» **PROBLEM TO WORK ON**
Wherever the word "Frontier" shows up in the data, report the line it sits in.
(DATA FOR THIS EXERCISE)
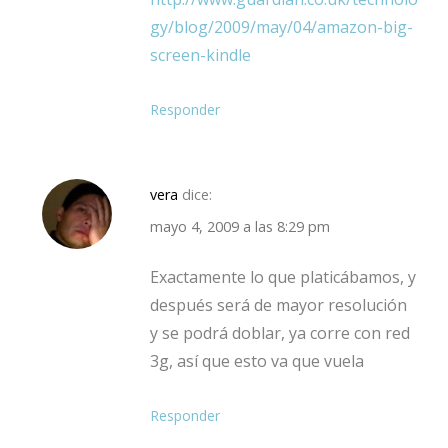
gy/blog/2009/may/04/amazon-big-
screen-kindle
Responder
vera
dice:
mayo 4, 2009 a las 8:29 pm
Exactamente lo que platicábamos, y
después será de mayor resolución
y se podrá doblar, ya corre con red
3g, así que esto va que vuela
Responder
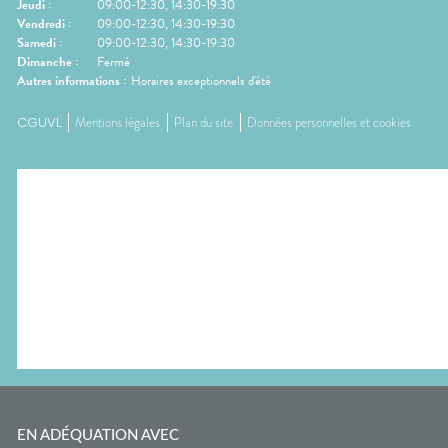
Jeudi
:
09:00-12:30, 14:30-19:30
Vendredi
:
09:00-12:30, 14:30-19:30
Samedi
:
09:00-12:30, 14:30-19:30
Dimanche
:
Fermé
Autres informations :
Horaires exceptionnels d'été
CGUVL
Mentions légales
Plan du site
Données personnelles et cookies
EN ADÉQUATION AVEC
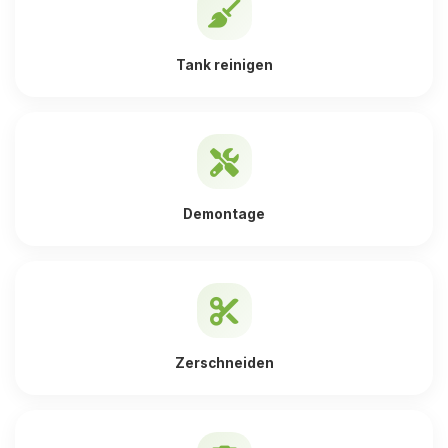
Tank reinigen
Demontage
Zerschneiden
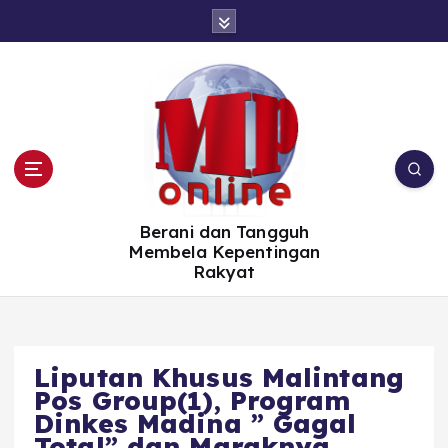
S
k
i
p
t
o
c
o
n
t
e
n
t
Berani dan Tangguh
Membela Kepentingan
Rakyat
Liputan Khusus Malintang
Pos Group(1), Program
Dinkes Madina ” Gagal
Total” dan Maraknya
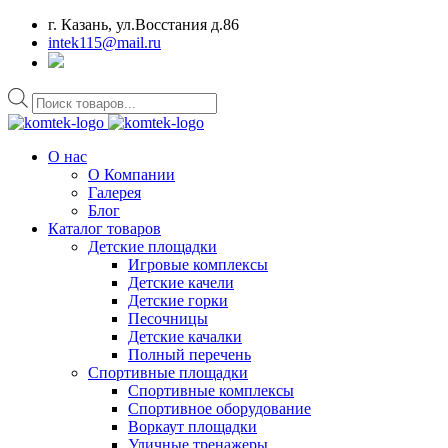
г. Казань, ул.Восстания д.86
intek115@mail.ru
Поиск
товаров
О нас
О Компании
Галерея
Блог
Каталог товаров
Детские площадки
Игровые комплексы
Детские качели
Детские горки
Песочницы
Детские качалки
Полный перечень
Спортивные площадки
Спортивные комплексы
Спортивное оборудование
Воркаут площадки
Уличные тренажеры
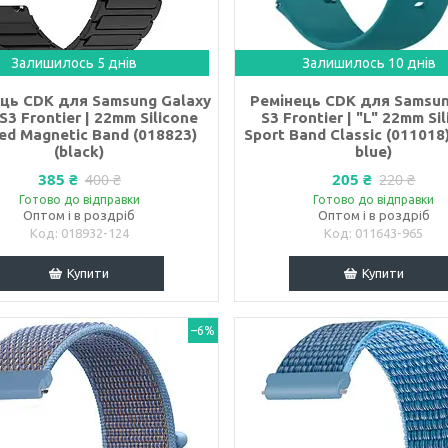
Залишилось 5 днів
Залишилось 10 днів
ць CDK для Samsung Galaxy
Ремінець CDK для Samsun
S3 Frontier | 22mm Silicone
S3 Frontier | "L" 22mm Si
ed Magnetic Band (018823)
Sport Band Classic (011018
(black)
blue)
385 ₴
205 ₴
400 ₴
220 ₴
Готово до відправки
Готово до відправки
Оптом і в роздріб
Оптом і в роздріб
018932-124
011643-965
Купити
Купити
–6%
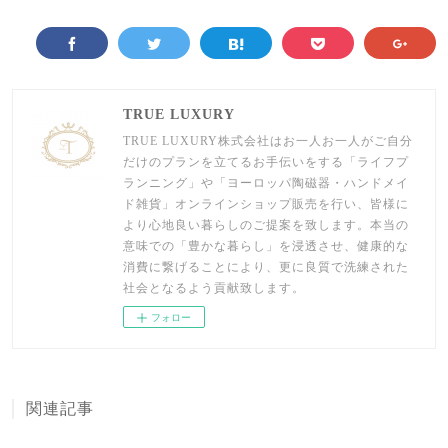
TRUE LUXURY
TRUE LUXURY株式会社はお一人お一人がご自分
だけのプランを立てるお手伝いをする「ライフプ
ランニング」や「ヨーロッパ陶磁器・ハンドメイ
ド雑貨」オンラインショップ販売を行い、皆様に
より心地良い暮らしのご提案を致します。本当の
意味での「豊かな暮らし」を浸透させ、健康的な
消費に繋げることにより、更に良質で洗練された
社会となるよう貢献致します。
フォロー
関連記事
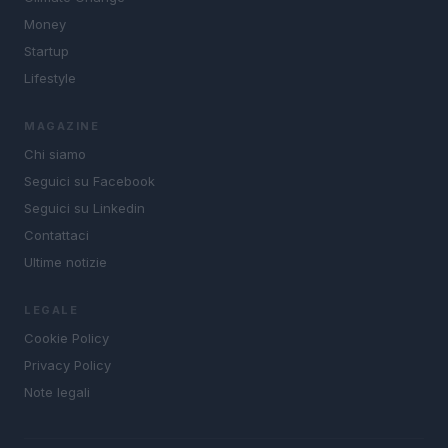
Money
Startup
Lifestyle
MAGAZINE
Chi siamo
Seguici su Facebook
Seguici su Linkedin
Contattaci
Ultime notizie
LEGALE
Cookie Policy
Privacy Policy
Note legali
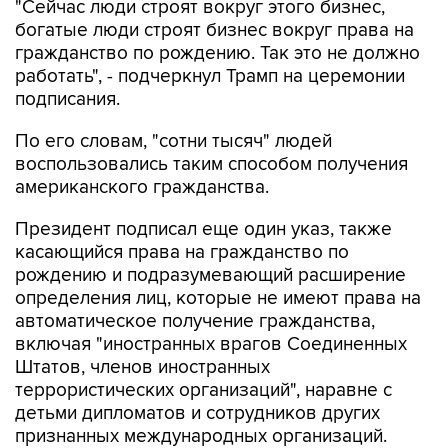
"Сейчас люди строят вокруг этого бизнес,
богатые люди строят бизнес вокруг права на
гражданство по рождению. Так это не должно
работать", - подчеркнул Трамп на церемонии
подписания.
По его словам, "сотни тысяч" людей
воспользовались таким способом получения
американского гражданства.
Президент подписал еще один указ, также
касающийся права на гражданство по
рождению и подразумевающий расширение
определения лиц, которые не имеют права на
автоматическое получение гражданства,
включая "иностранных врагов Соединенных
Штатов, членов иностранных
террористических организаций", наравне с
детьми дипломатов и сотрудников других
признанных международных организаций.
(End DATA FOR THIS EXERCISE)
» **WRITTEN REPLY**
S3 Frontier | 22mm Silicone
S3 Frontier | "L" 22mm Si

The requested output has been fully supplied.